Within our new client centric organization, the Banks and Acquirers Business Unit posted a revenue of €367 million, an increase of 8% on reported figures and including a negative foreign exchange impact of €17 million. The activity performed strongly this quarter, increasing by 12% on a comparable basis thanks to the ramp up in the United States, the Brazilian recovery, the dynamic in China driven by the success of the APOS and the resilience of the European markets. This strong performance was partially offset by some headwinds in Indonesia and a strong comparison basis in India.

The Retail Business Unit reported a revenue of €325 million, an increase of 21% on reported figures including a negative currency impact of €12 million. On a comparable basis, revenue was up 9%, driven by the very good performance of the European markets, especially fuelled by the ramp up of in-store services with Axis and the resilience of the ePayment division despite the strong comparison basis.

Performance for the full year 2017

In 2017, revenue totalled €2,510 million, representing a 9% increase on a reported basis and including a negative foreign exchange impact of €35 million. Total revenue included €1,661 million from Terminals and €849 million from Payment Services.

On a comparable basis, revenue was 7% higher than 2016, including a 5% increase in Terminals and an 11% increase in Payment Services.

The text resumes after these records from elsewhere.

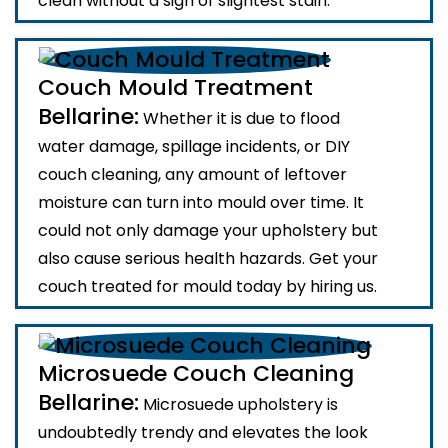
clean without a sign of slightest stain.
Couch Mould Treatment
Bellarine:
Whether it is due to flood
water damage, spillage incidents, or DIY
couch cleaning, any amount of leftover
moisture can turn into mould over time. It
could not only damage your upholstery but
also cause serious health hazards. Get your
couch treated for mould today by hiring us.
Microsuede Couch Cleaning
Bellarine:
Microsuede upholstery is
undoubtedly trendy and elevates the look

Over the year, ePayments (+11%) showed strong improvement in terms of stability and customer satisfaction, enabling the division to perform well throughout the year. New milestones were reached during the year such as the merger between the two Indian platforms that is about to be completed, or the evolution of the Ogone model from a pure gateway to a cross-border platform. In Latin America (+5%) the Brazilian dynamic was deeply impacted by the difficult macroeconomic situation, but it showed a slight recovery in the second half of 2017 despite the competitive landscape. The other countries were very dynamic, mainly driven by the Telium Tetra launch. In North America (-6%), Ingenico Group outperformed the market as US inventories were cleaned up, and the course of the Banks & Acquirers activity was back to normal. In parallel, the Retail Business Unit slowed down because of a difficult comparison basis. EMV is no longer a driver in the region, but all the verticals targeted for more than a year are now fuelling growth. Canada recorded a performance in line with our expectations despite a tough comparison basis in the second half of the year. The performance of Europe – Africa (+7%) reflects the leadership of Ingenico Group in the region. The beginning of the year was driven by the tailwind of the PCI V1 to V3 migration which was followed by the deployment of Telium Tetra, while the dynamic of the Eastern countries was very good throughout the year. Asia-Pacific & Middle East (+9%) showed a mixed performance across the countries as India was strong over the first half, driven by the demonetization process, followed by a difficult comparison basis in the second half. China was impacted at first by the ramp up of the QR code based APMs before benefiting from the successful launch of the APOS, accounting for more than 1.3 million shipments over the period. The remaining Asian countries showed a strong dynamic and resilience with the exception of Indonesia, where the switch implementation amongst public banks resulted in a “wait and see” momentum. In the meantime, Turkey continued to perform strongly, fuelled by the deployment of POS with fiscal memory.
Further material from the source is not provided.